WHAT THE EXERCISE ASKS = Nothing but the pictures may be left out. Restate the rest of the entries word for word.

INFORMATION PROVIDED =
- - -
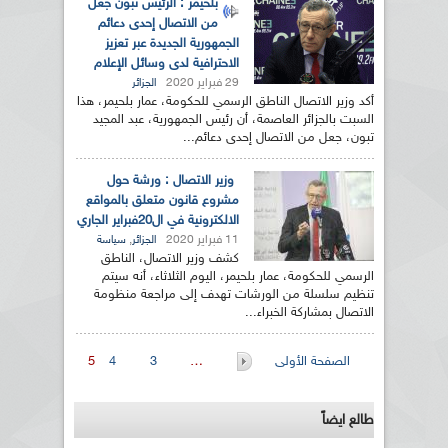
بلحيمر : الرئيس تبون جعل
من الاتصال إحدى دعائم
الجمهورية الجديدة عبر تعزيز
الاحترافية لدى وسائل الإعلام
29 فبراير 2020
الجزائر
أكد وزير الاتصال الناطق الرسمي للحكومة، عمار بلحيمر، هذا
السبت بالجزائر العاصمة، أن رئيس الجمهورية، عبد المجيد
تبون، جعل من الاتصال إحدى دعائم...
وزير الاتصال : ورشة حول
مشروع قانون متعلق بالمواقع
الالكترونية في ال20فبراير الجاري
11 فبراير 2020
,
الجزائر
سياسة
كشف وزير الاتصال، الناطق
الرسمي للحكومة، عمار بلحيمر، اليوم الثلاثاء، أنه سيتم
تنظيم سلسلة من الورشات تهدف إلى مراجعة منظومة
الاتصال بمشاركة الخبراء...
الصفحات
الصفحة الأولى
…
3
4
5
طالع ايضاً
- - -
COMPLETED TASK =
بلحيمر : الرئيس تبون جعل
من الاتصال إحدى دعائم
الجمهورية الجديدة عبر تعزيز
الاحترافية لدى وسائل الإعلام
29 فبراير 2020
الجزائر
أكد وزير الاتصال الناطق الرسمي للحكومة، عمار بلحيمر، هذا
السبت بالجزائر العاصمة، أن رئيس الجمهورية، عبد المجيد
تبون، جعل من الاتصال إحدى دعائم...
وزير الاتصال : ورشة حول
مشروع قانون متعلق بالمواقع
الالكترونية في ال20فبراير الجاري
11 فبراير 2020
,
الجزائر
سياسة
كشف وزير الاتصال، الناطق
الرسمي للحكومة، عمار بلحيمر، اليوم الثلاثاء، أنه سيتم
تنظيم سلسلة من الورشات تهدف إلى مراجعة منظومة
الاتصال بمشاركة الخبراء...
الصفحات
الصفحة الأولى
…
3
4
5
طالع ايضاً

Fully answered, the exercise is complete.